In the February’19 budget, the government had introduced Pradhan Mantri Kisan Samman Nidhi Yojana under which, the government distributed ₹6,000 to every farmer in 3 equal installments every year.
In fact, the first tranche of ₹2,000 was distributed before the 2019 Assembly elections.
The expectations were ripe that something similar could happen in this budget as well. But the government surprised everyone with no new social scheme announced or expanded. In fact, the government’s revenue expenditure (a good proxy for total social spend) excluding interest payments is slated to decline by 1% Y-o-Y in FY25. Allocation for some of the popular social schemes like MNREGA, Jal Jeevan Mission etc remains unchanged for FY25. This also possibly reflects the government’s confidence in re-election.
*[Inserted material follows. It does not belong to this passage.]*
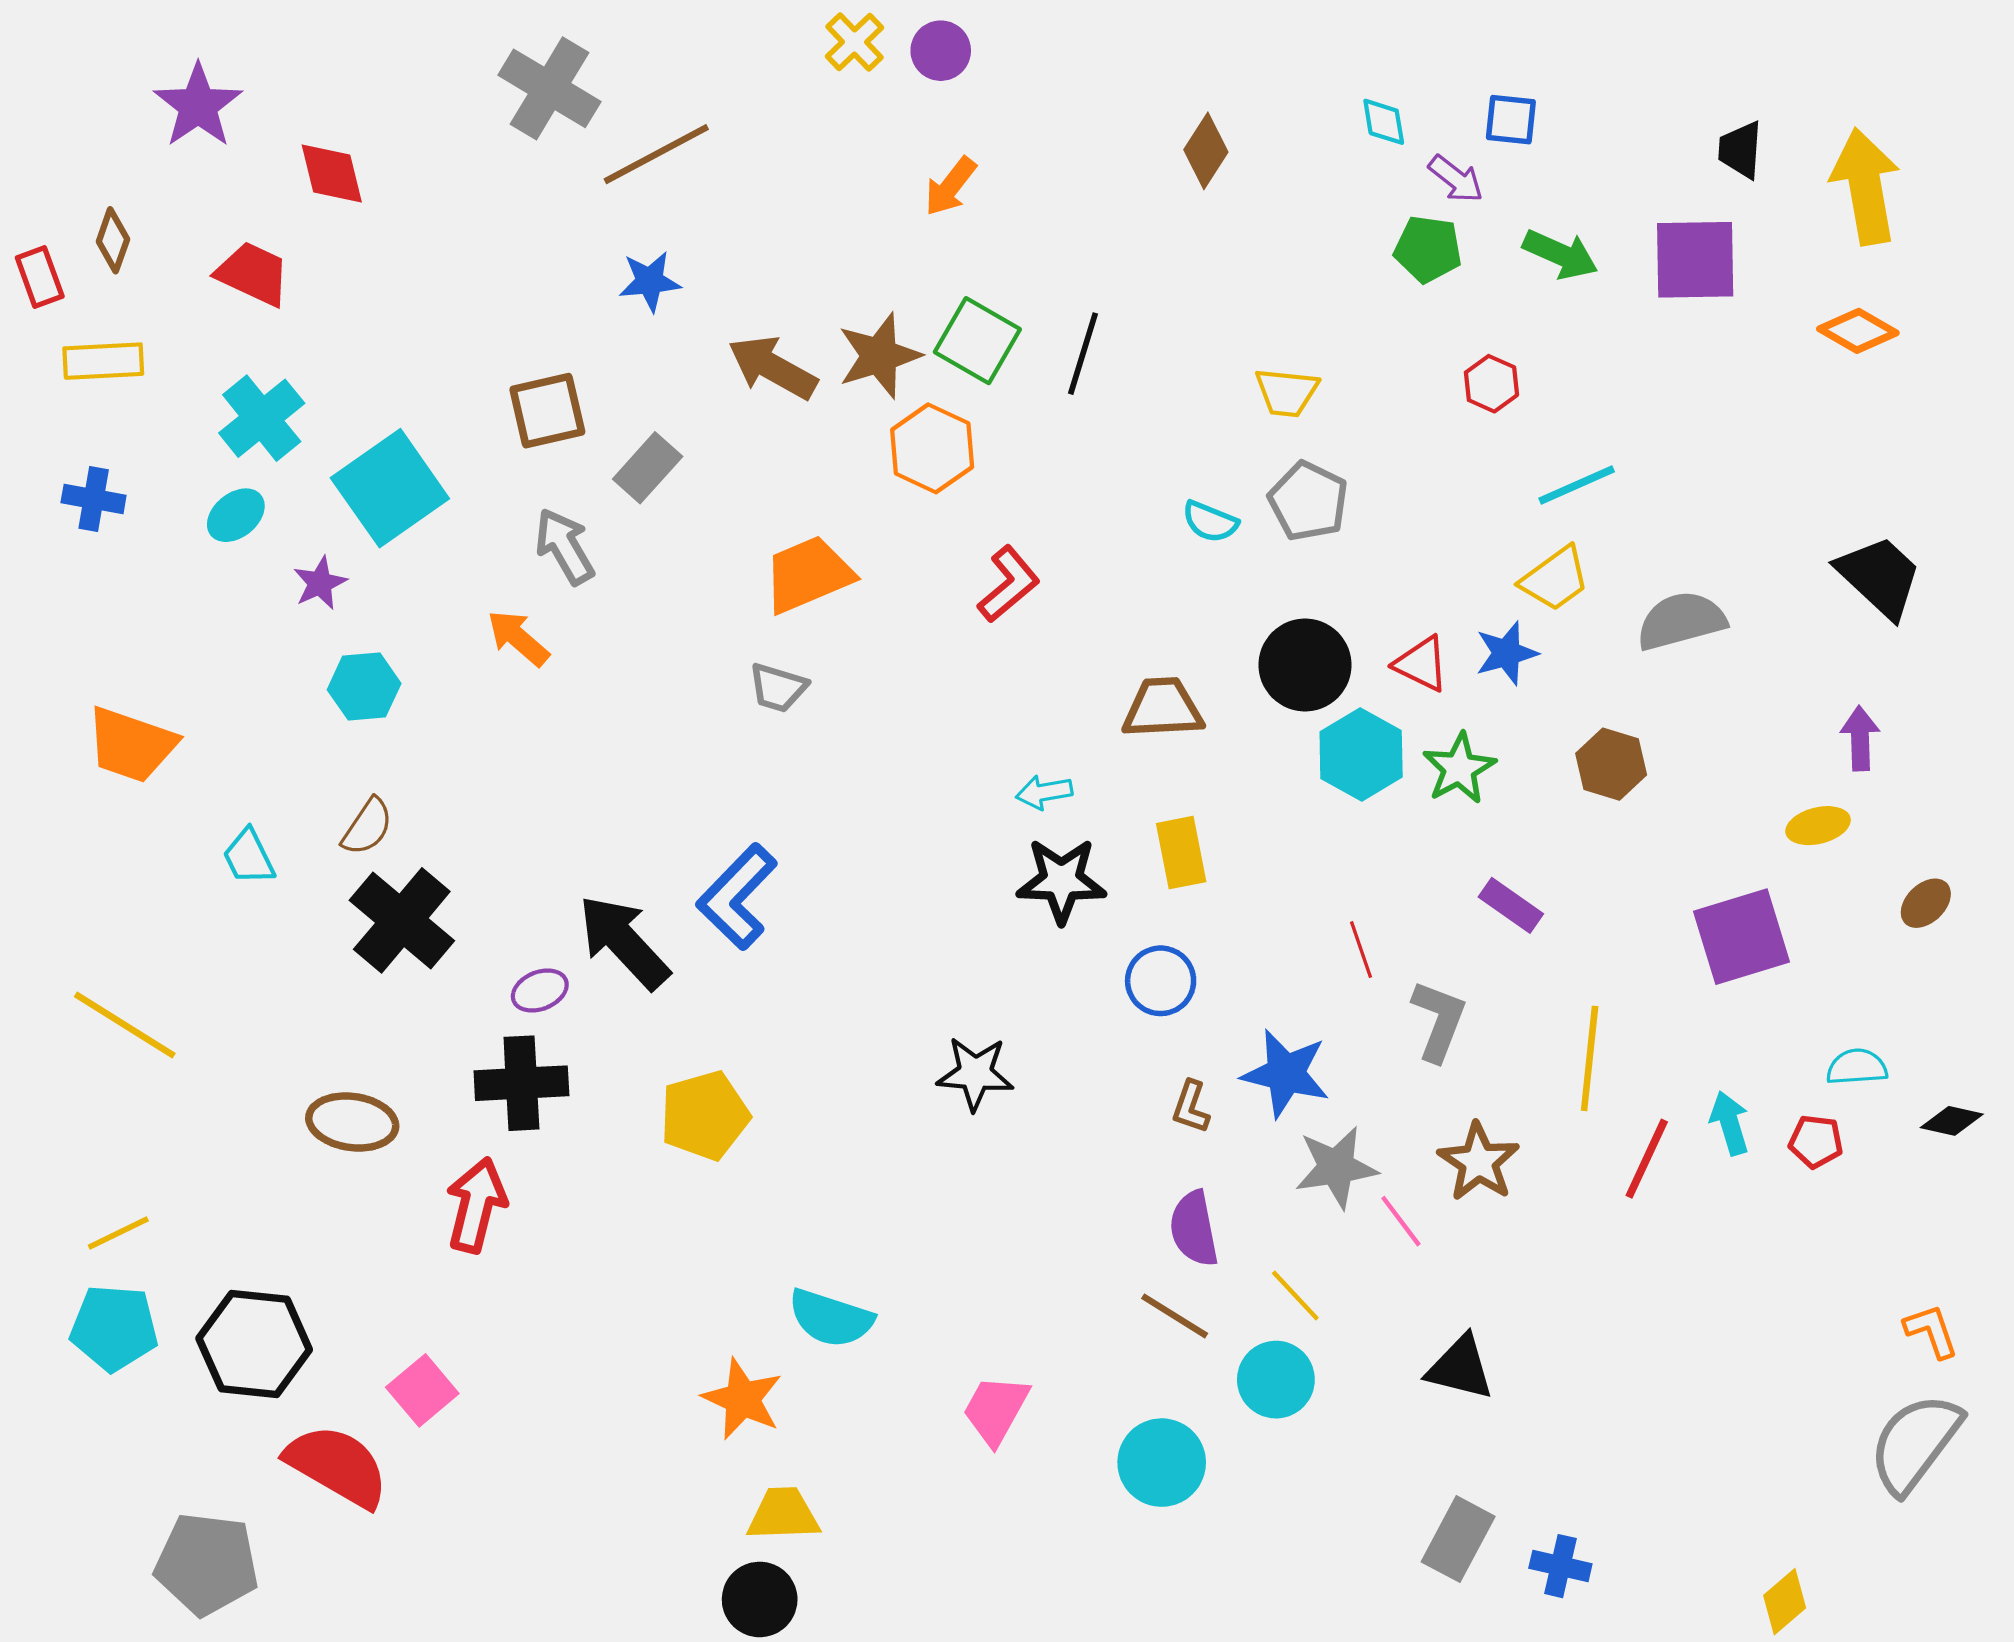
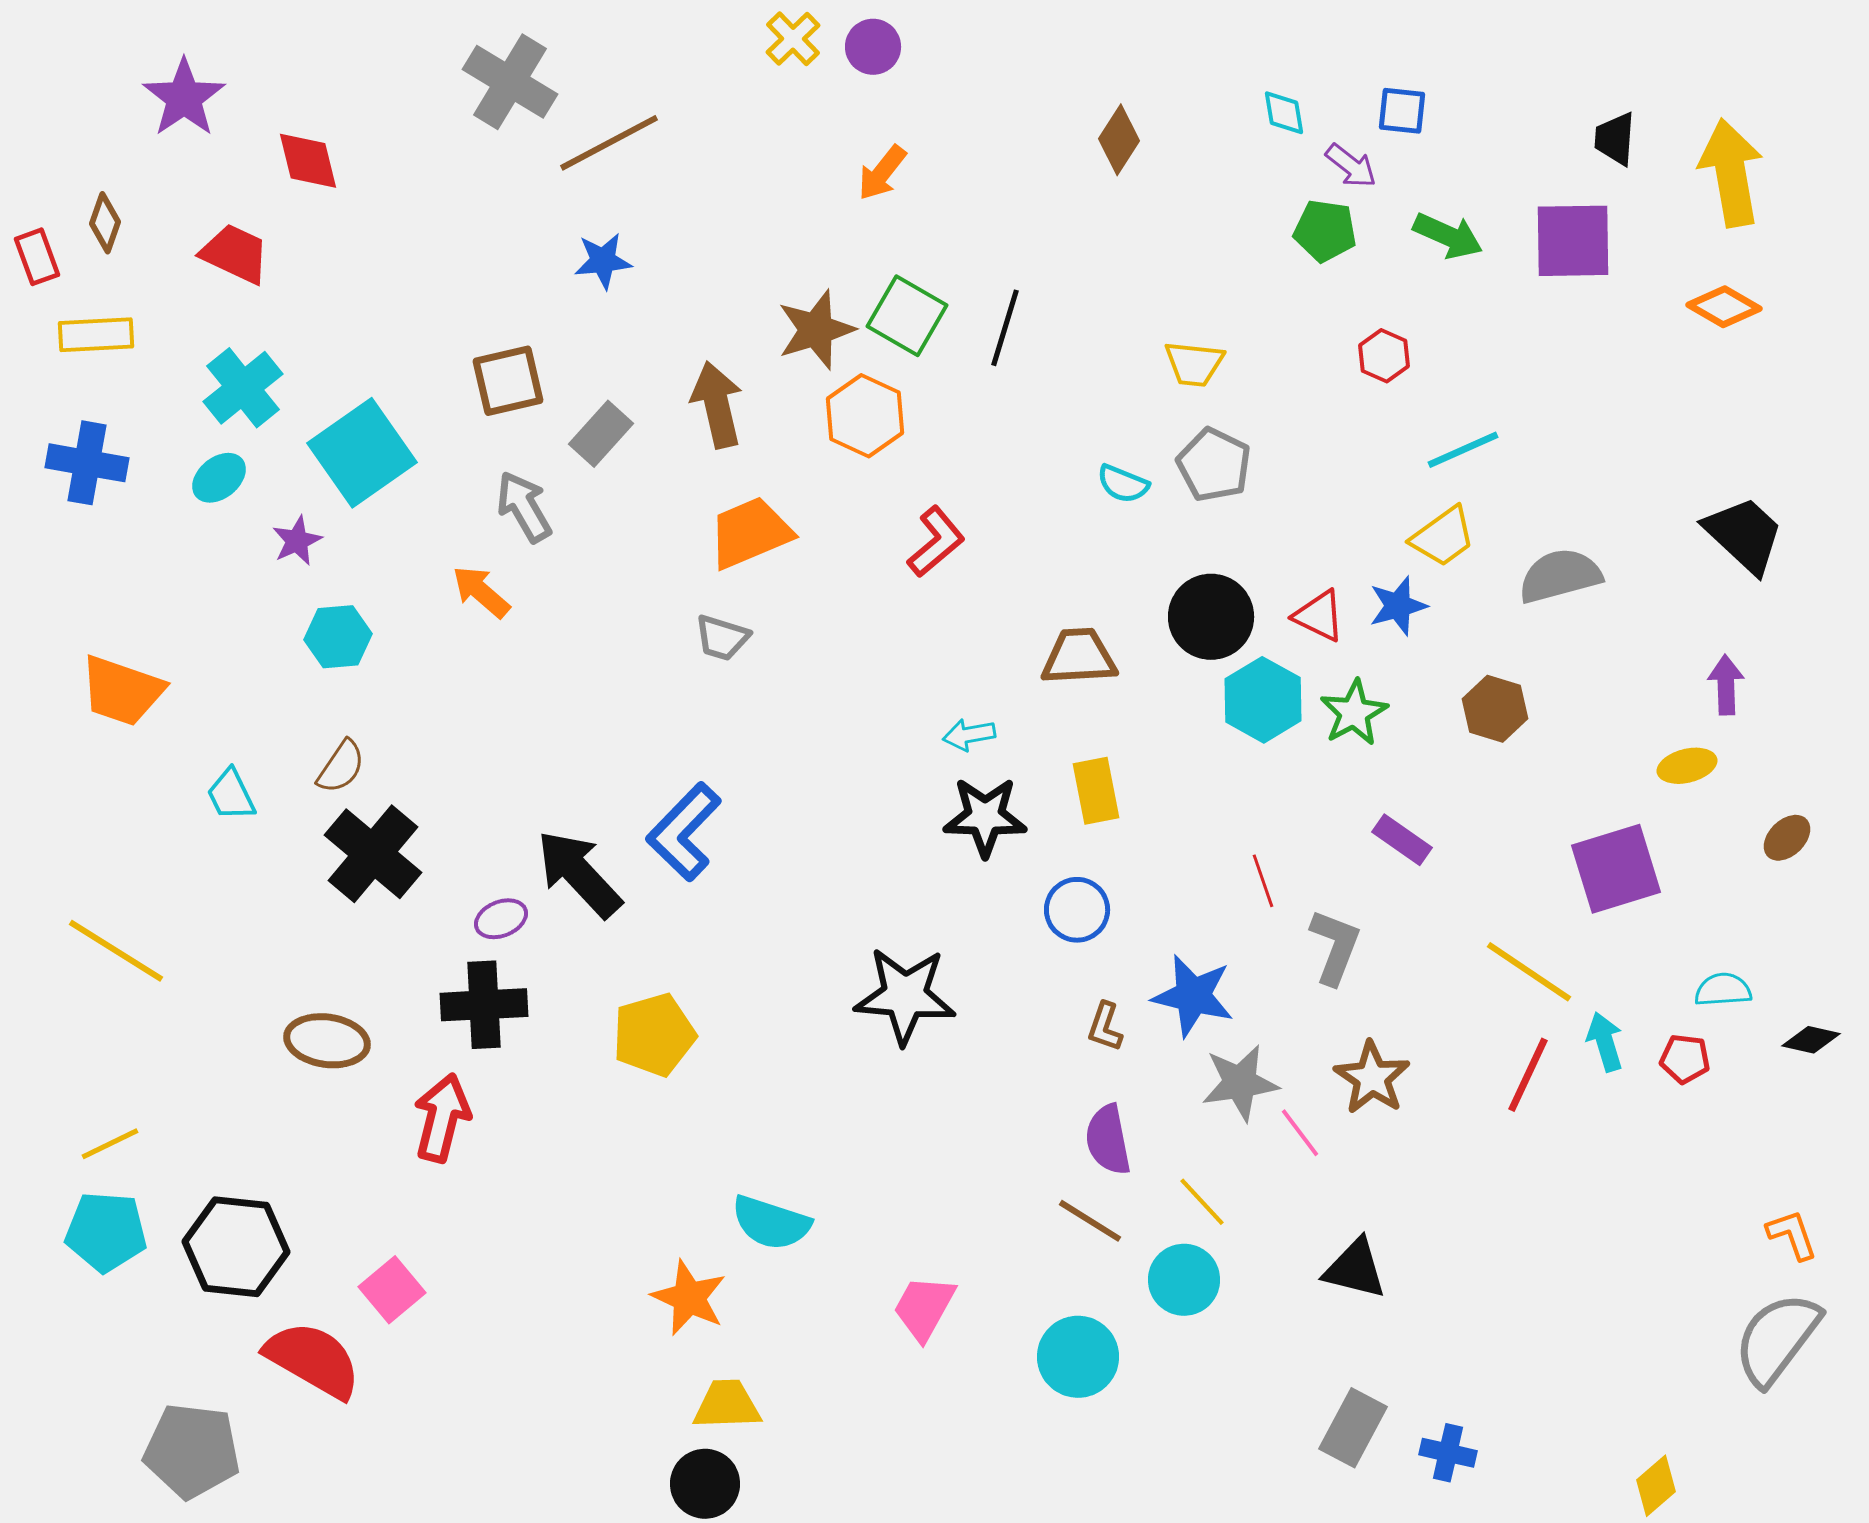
brown arrow: (773, 368) -> (717, 405), moved, turned 48
blue cross: (94, 499) -> (87, 463), size x1.4
yellow line: (1590, 1058) -> (1529, 972), moved, turned -62
black star: (975, 1073) -> (905, 996), size x1.4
…with a clear preference for capex
The single biggest positive from the budget is the government’s unwavering focus on getting the investment cycle going. A 16% jump in the government capex (primarily on infrastructure projects) programme will go a long-way in boosting investor confidence that the government is focusing on the right things from the long-term perspective.
The railway and the road capex jump is seemingly low at 3% and 2% respectively but the government has kept aside ₹705bn (US$8.5bn) for some ‘new schemes’ details of which would be shared probably in the July budget. This could include low interest financing for R&D projects to promote entrepreneurship or urban housing scheme among other things which will likely have a multiplier impact.
Opening the doors for interest rates to come down
Low fiscal deficit implies that the government’s borrowing programme will decline by 8.5% year-on-year into the next year. This is a great news for the yields to go down.
G-sec yields (10-year) declined by 12 bps today to 7.06%. Corporate cost of borrowing should also go down. The tight fiscal also increases the possibility of policy rate cuts by the RBI and 50bps rate cut in 2HCY24 looks more likely now. The expectation around some rural boost in the budget was not met but then one can not have the cake and eat it too.